Since the report was issued a broad range of people—from NBA star Charles Barkley to President Barack Obama—have repeated the claim. But as Howard University professor Ivory A. Toldson explains, the statistic is based on inaccurate and incomplete data: “Today there are approximately 600,000 more black men in college than in jail, and the best research evidence suggests that the line was never true to begin with.”
Tollefson says the increase in black male college enrollment over the past 10 years is due to three primary factors: “1. IPEDS more precisely tracking enrollment (artificial gains), 2. social advancements (authentic gains) and 3. the rise of community and for-profit colleges (authentic gains).”

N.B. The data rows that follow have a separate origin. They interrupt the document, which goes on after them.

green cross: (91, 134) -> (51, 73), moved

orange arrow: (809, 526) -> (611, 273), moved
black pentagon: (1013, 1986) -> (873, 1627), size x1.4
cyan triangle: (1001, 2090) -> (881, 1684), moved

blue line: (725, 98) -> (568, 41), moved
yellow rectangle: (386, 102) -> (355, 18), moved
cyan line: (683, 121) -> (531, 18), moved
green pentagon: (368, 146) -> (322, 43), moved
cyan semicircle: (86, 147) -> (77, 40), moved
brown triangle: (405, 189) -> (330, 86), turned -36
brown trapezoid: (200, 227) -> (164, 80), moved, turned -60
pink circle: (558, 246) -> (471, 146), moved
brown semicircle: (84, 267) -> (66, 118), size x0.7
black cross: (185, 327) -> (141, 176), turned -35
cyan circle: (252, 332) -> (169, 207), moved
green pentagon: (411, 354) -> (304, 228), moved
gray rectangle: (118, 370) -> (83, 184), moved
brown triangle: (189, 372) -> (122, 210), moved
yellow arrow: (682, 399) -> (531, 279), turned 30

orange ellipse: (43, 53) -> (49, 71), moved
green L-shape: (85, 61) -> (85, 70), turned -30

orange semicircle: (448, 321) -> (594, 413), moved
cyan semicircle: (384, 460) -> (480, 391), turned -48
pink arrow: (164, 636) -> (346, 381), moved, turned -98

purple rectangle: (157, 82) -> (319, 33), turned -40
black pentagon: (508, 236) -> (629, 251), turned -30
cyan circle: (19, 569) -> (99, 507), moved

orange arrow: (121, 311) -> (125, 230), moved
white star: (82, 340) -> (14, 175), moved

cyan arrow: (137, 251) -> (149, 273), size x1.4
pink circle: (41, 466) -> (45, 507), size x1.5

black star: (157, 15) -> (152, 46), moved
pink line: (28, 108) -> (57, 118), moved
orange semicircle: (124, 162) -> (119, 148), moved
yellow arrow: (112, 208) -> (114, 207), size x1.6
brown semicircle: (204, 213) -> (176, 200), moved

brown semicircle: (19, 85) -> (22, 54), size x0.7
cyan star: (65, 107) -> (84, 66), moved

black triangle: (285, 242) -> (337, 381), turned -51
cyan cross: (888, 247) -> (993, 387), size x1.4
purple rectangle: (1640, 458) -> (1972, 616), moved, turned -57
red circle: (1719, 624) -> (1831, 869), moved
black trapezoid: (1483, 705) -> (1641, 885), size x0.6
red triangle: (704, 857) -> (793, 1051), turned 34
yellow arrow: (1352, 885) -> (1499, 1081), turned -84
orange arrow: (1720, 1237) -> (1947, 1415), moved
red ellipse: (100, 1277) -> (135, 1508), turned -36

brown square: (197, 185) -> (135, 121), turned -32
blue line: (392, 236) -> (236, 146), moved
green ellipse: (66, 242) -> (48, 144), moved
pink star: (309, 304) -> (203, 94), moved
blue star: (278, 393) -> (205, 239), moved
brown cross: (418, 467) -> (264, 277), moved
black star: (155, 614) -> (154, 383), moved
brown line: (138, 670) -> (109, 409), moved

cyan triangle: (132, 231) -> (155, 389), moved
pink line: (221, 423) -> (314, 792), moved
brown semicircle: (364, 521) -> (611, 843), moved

The top 10 colleges for enrolling black males consist of three for-profit colleges, four community colleges and three public four-year institutions. The University of Phoenix online campus reported 847 black male students in 2001 and 21,802 in 2011, making it the nation’s top enroller of black male students. Second is Ashford University, which reported 23 black males in 2001 and 15,081 in 2011.
Importantly, black male representation in higher education is proportional to black male representation in the adult population. However, lack of adequate guidance and academic rigor in high schools has resulted in black males being underrepresented at competitive universities like Rutgers and overrepresented at community colleges and online universities.
Tollefson raises an important consideration for those of us who care about social mobility and economic advancement:
Consider this: If all 1,127,170 black males who were enrolled in undergraduate programs in 2010 eventually graduated, the total number of black males with college degrees would increase by 71 percent, nearly achieving parity with white males. However, we will not sufficiently support black male college students — nor college-bound students — if we simply keep perpetuating the myth that juxtaposes their needs with those of black males in the criminal-justice system.
As Anthony Bradley recently wrote, “We need to think more deeply about what it means to be human and how we can put people in positions, in accordance with their design by their Creator, to live well. In other words, we need to focus our attention on human flourishing.” For many Americans graduating from college is one of the essential achievements that provides opportunities for such flourishing. Helping young men reach that goal should be a higher priority for a broad range of organizations—from individual churches to national campus ministries—that have the ability to better serve black male college students. But all Christians have a responsibility to love and help improve the lives of our African-American brothers. Whether they are in a jail cell or in a college classroom, they deserve to live in accordance with their design by their Creator.